TREASURIES-Yields rise in choppy trading, T-bills hurt by debt ceiling

Wed Feb 5, 2014 9:53am EST

Related Topics

* Prices fall as ADP close to  expectations
    * Fed to buy TIPS, notes in two operations
    * One-month T-bill yields rise on debt ceiling fears

    By Karen Brettell
    NEW YORK, Feb 5 (Reuters) - U.S. Treasuries prices fell on
Wednesday, erasing some earlier gains in choppy trading, after
an employment report came in close to analysts' expectations,
giving few new clues as to the strength of Friday's highly
anticipated jobs report.
    U.S. private employers added 175,000 jobs in January, close
to analysts' expectations, the ADP National Employment Report
showed on Wednesday. 
    Economists surveyed by Reuters had forecast the ADP National
Employment Report would show a gain of 180,000 jobs, near the
185,000 jobs that Friday's non-farm payrolls report are expected
to have added in January. 
    "I think that most participants are looking for a stronger
number, mainly so they can buy at higher yields," said Thomas di
Galoma, co-head of fixed-income rates at ED&F Man Capital in New
York. "People are buying duration, buying out the curve because
they aren't getting the selloff they anticipated."
    Benchmark 10-year Treasuries yields have fallen
to 2.64 percent, from more than 3 percent at the beginning of
the year as investors flee emerging market assets and stocks
tumble, increasing the safety demand for U.S. government debt.
    The 10-year notes have struggled to stay below yields of
2.60 percent, however, as investors that expect yields could
rise on stronger economic momentum are reticent to buy at the
lower yields.
    Weakening economic data has increased speculation that the
Federal Reserve may slow or cease reductions in its bond
purchase program if the economy worsens, though many see data as
needing to moderate considerably from current levels to alter
the Fed's plans.
    The Fed last week cut its monthly bond purchases by $10
billion, to $65 billion.
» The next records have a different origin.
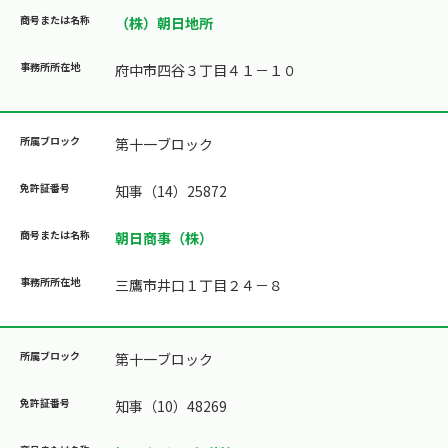
（株）朝日地所
府中市四谷３丁目４１－１０
第十一ブロック
知事（14）25872
朝日商事（株）
三鷹市井口１丁目２４－８
第十一ブロック
知事（10）48269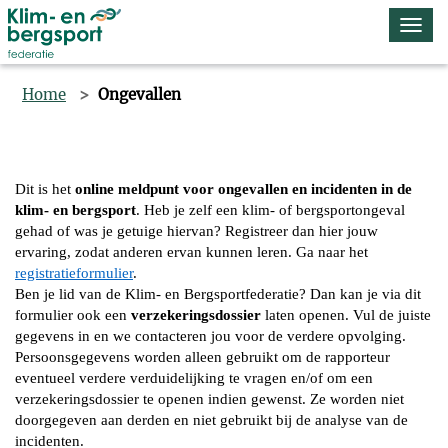
Navi
omsc
Home
Ongevallen
Dit is het
online meldpunt voor ongevallen en incidenten in de
klim- en bergsport
. Heb je zelf een klim- of bergsportongeval
gehad of was je getuige hiervan? Registreer dan hier jouw
ervaring, zodat anderen ervan kunnen leren. Ga naar het
registratieformulier
.
Ben je lid van de Klim- en Bergsportfederatie? Dan kan je via dit
formulier ook een
verzekeringsdossier
laten openen. Vul de juiste
gegevens in en we contacteren jou voor de verdere opvolging.
Persoonsgegevens worden alleen gebruikt om de rapporteur
eventueel verdere verduidelijking te vragen en/of om een
verzekeringsdossier te openen indien gewenst. Ze worden niet
doorgegeven aan derden en niet gebruikt bij de analyse van de
incidenten.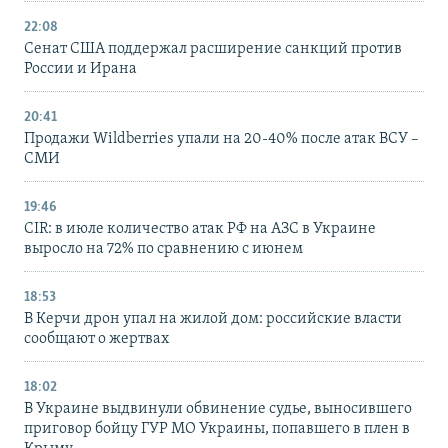
22:08
Сенат США поддержал расширение санкций против
России и Ирана
20:41
Продажи Wildberries упали на 20-40% после атак ВСУ –
СМИ
19:46
CIR: в июле количество атак РФ на АЗС в Украине
выросло на 72% по сравнению с июнем
18:53
В Керчи дрон упал на жилой дом: российские власти
сообщают о жертвах
18:02
В Украине выдвинули обвинение судье, выносившего
приговор бойцу ГУР МО Украины, попавшего в плен в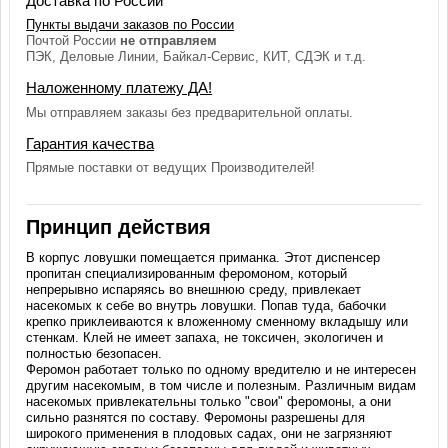
Доставка по России
Пункты выдачи заказов по России
Почтой России
не отправляем
ПЭК, Деловые Линии, Байкал-Сервис, КИТ, СДЭК и т.д.
Наложенному платежу ДА!
Мы отправляем заказы без предварительной оплаты.
Гарантия качества
Прямые поставки от ведущих Производителей!
Принцип действия
В корпус ловушки помещается приманка. Этот диспенсер
пропитан специализированным феромоном, который
непрерывно испаряясь во внешнюю среду, привлекает
насекомых к себе во внутрь ловушки. Попав туда, бабочки
крепко приклеиваются к вложенному сменному вкладышу или
стенкам. Клей не имеет запаха, не токсичен, экологичен и
полностью безопасен.
Феромон работает только по одному вредителю и не интересен
другим насекомым, в том числе и полезным. Различным видам
насекомых привлекательны только "свои" феромоны, а они
сильно разнятся по составу. Феромоны разрешены для
широкого применения в плодовых садах, они не загрязняют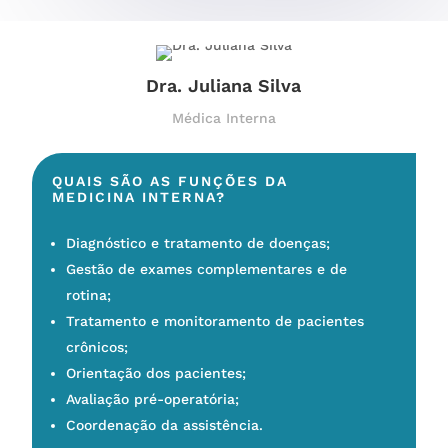
Dra. Juliana Silva
Médica Interna
QUAIS SÃO AS FUNÇÕES DA
MEDICINA INTERNA?
Diagnóstico e tratamento de doenças;
Gestão de exames complementares e de
rotina;
Tratamento e monitoramento de pacientes
crônicos;
Orientação dos pacientes;
Avaliação pré-operatória;
Coordenação da assistência.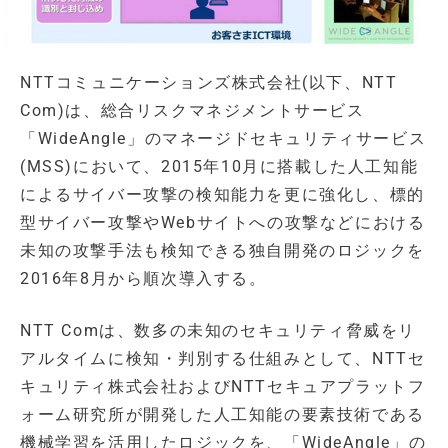
NTTコミュニケーションズ株式会社(以下、NTT
Com)は、総合リスクマネジメントサービス
「WideAngle」のマネージドセキュリティサービス
(MSS)において、2015年10月に搭載した人工知能
によるサイバー攻撃の検知能力を更に強化し、標的
型サイバー攻撃やWebサイトへの攻撃などにおける
未知の攻撃手法も検知できる独自開発のロジックを
2016年8月から順次導入する。
NTT Comは、数多の未知のセキュリティ脅威をリ
アルタイムに検知・判別する仕組みとして、NTTセ
キュリティ株式会社およびNTTセキュアプラットフ
ォーム研究所が開発した人工知能の要素技術である
機械学習を活用したロジックを、「WideAngle」の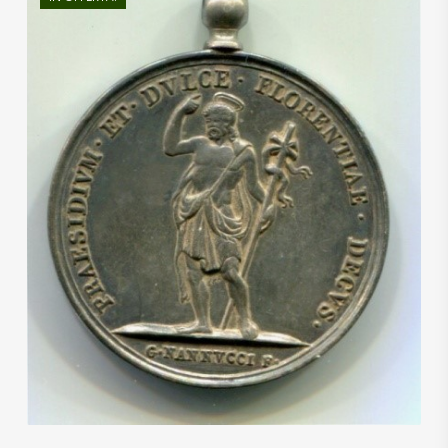
€
25,00
€
23,00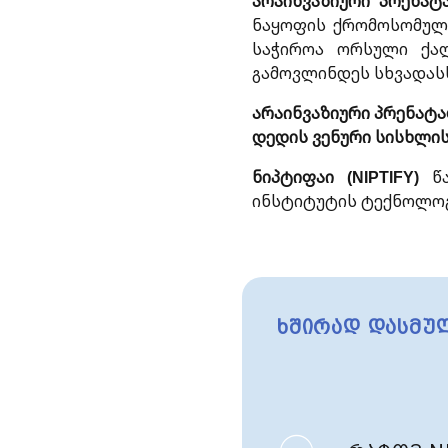
არაინვაზიური პრენატ
ნაყოფის ქრომოსომული
საჭიროა ორსული ქალ
გამოვლინდეს სხვადას
არაინვაზიური პრენატ
დედის ვენური სისხლის
ნიპტიფაი (NIPTIFY)
წა
ინსტიტუტის ტექნოლოგ
ხშირად დასმულ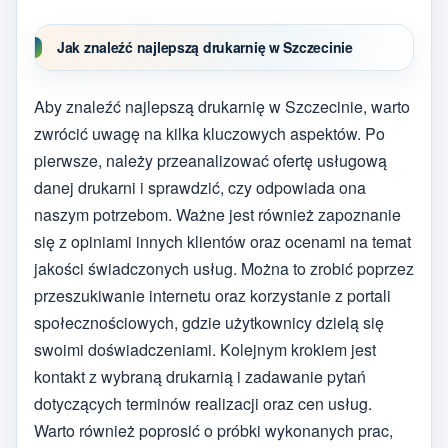
Jak znaleźć najlepszą drukarnię w Szczecinie
Aby znaleźć najlepszą drukarnię w Szczecinie, warto
zwrócić uwagę na kilka kluczowych aspektów. Po
pierwsze, należy przeanalizować ofertę usługową
danej drukarni i sprawdzić, czy odpowiada ona
naszym potrzebom. Ważne jest również zapoznanie
się z opiniami innych klientów oraz ocenami na temat
jakości świadczonych usług. Można to zrobić poprzez
przeszukiwanie internetu oraz korzystanie z portali
społecznościowych, gdzie użytkownicy dzielą się
swoimi doświadczeniami. Kolejnym krokiem jest
kontakt z wybraną drukarnią i zadawanie pytań
dotyczących terminów realizacji oraz cen usług.
Warto również poprosić o próbki wykonanych prac,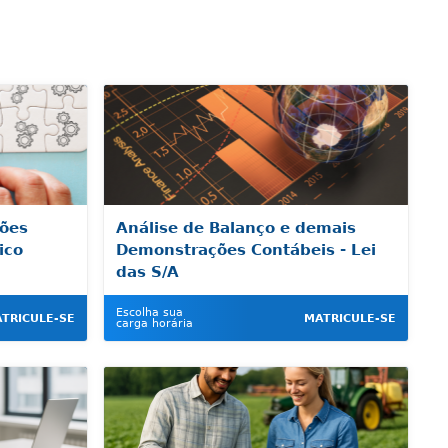
ões
Análise de Balanço e demais
ico
Demonstrações Contábeis - Lei
das S/A
Escolha sua
TRICULE-SE
MATRICULE-SE
carga horária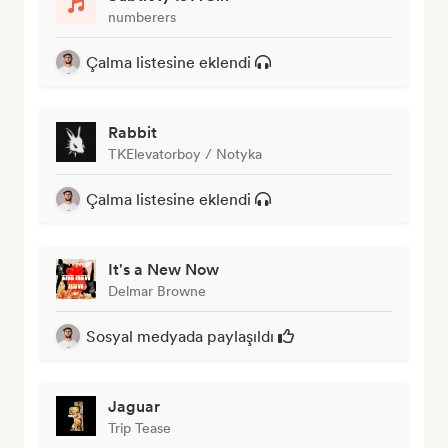
numberers
Çalma listesine eklendi
Rabbit
TKElevatorboy / Notyka
Çalma listesine eklendi
It's a New Now
Delmar Browne
Sosyal medyada paylaşıldı
Jaguar
Trip Tease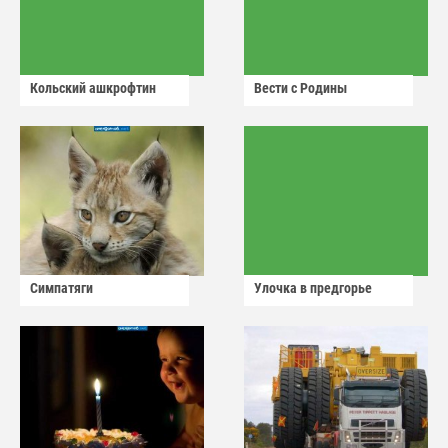
Кольский ашкрофтин
Вести с Родины
Симпатяги
Улочка в предгорье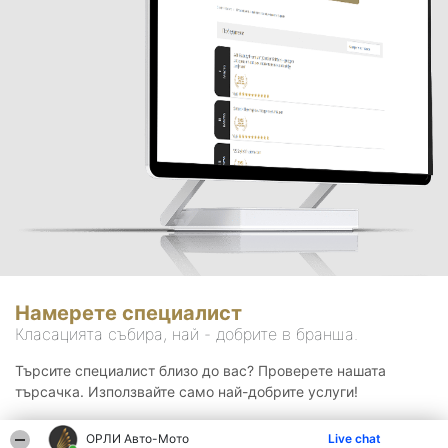
Намерете специалист
Класацията събира, най - добрите в бранша.
Търсите специалист близо до вас? Проверете нашата
търсачка. Използвайте само най-добрите услуги!
ОРЛИ Aвто-Mото
Live chat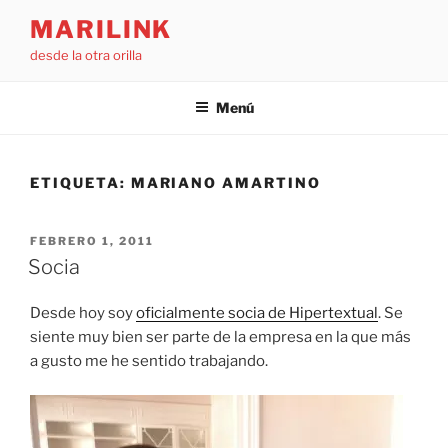
Saltar
MARILINK
al
desde la otra orilla
contenido
Menú
ETIQUETA:
MARIANO AMARTINO
PUBLICADO
FEBRERO 1, 2011
EL
Socia
Desde hoy soy
oficialmente socia de Hipertextual
. Se
siente muy bien ser parte de la empresa en la que más
a gusto me he sentido trabajando.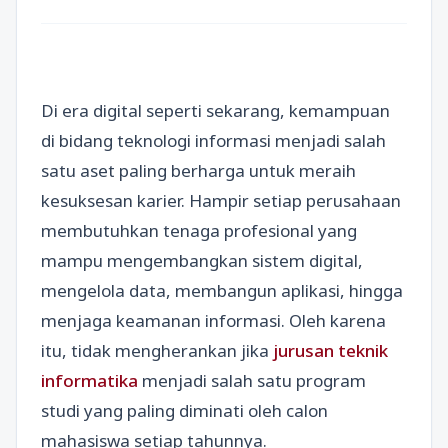
Di era digital seperti sekarang, kemampuan
di bidang teknologi informasi menjadi salah
satu aset paling berharga untuk meraih
kesuksesan karier. Hampir setiap perusahaan
membutuhkan tenaga profesional yang
mampu mengembangkan sistem digital,
mengelola data, membangun aplikasi, hingga
menjaga keamanan informasi. Oleh karena
itu, tidak mengherankan jika
jurusan teknik
informatika
menjadi salah satu program
studi yang paling diminati oleh calon
mahasiswa setiap tahunnya.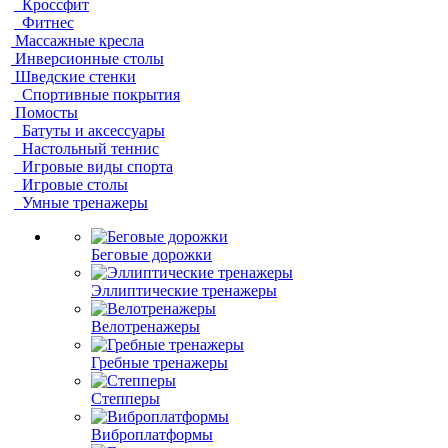
Кроссфит
Фитнес
Массажные кресла
Инверсионные столы
Шведские стенки
Спортивные покрытия
Помосты
Батуты и аксессуары
Настольный теннис
Игровые виды спорта
Игровые столы
Умные тренажеры
Беговые дорожки
Эллиптические тренажеры
Велотренажеры
Гребные тренажеры
Степперы
Виброплатформы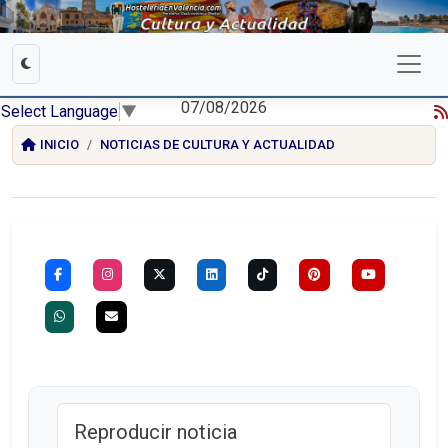
07/08/2026
Select Language
▼
INICIO
NOTICIAS DE CULTURA Y ACTUALIDAD
Reproducir noticia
It will conduct two operations on
Wednesday, including purchasing between $0.85 billion and $1.15
billion in Treasuries Inflation-Protected Securities (TIPS) due
from 2018 to 2043, and between $2.5 billion and $3.0 billion in
Treasury notes due 2019 to 2021.
    Treasuries bill yields, meanwhile, continued to rise on
Wednesday as investors were wary of buying debt that is exposed
to default as the U.S. bumps up again against the debt ceiling.
    Washington is due to reinstate a limit on its borrowing at
the end of this week and Treasury Secretary Jack Lew said the
administration could use accounting measures to stay under the
new cap until the end of February.
    Yields On-the-run one-month Treasuries bills that come due
on Feb. 27 <US1MT=RR 4> rose to 13 basis points on Tuesday, the
highest since October, when the debt ceiling was last an issue,
and up from half a basis point two weeks ago.
    The U.S. Treasury also said on Wednesday it will sell $70
billion in new coupon-bearing debt next week, but that it may
cut auctions sizes at its next quarterly refunding.
    Next week's sales will include $30 billion in three-year
notes, $24 billion in 10-year notes and $16 billion in 30-year
bonds. The Treasury added that reopening sized for future
auctions of the government's new two-year floating rate notes
are likely to be between $12 billion and $15 billion.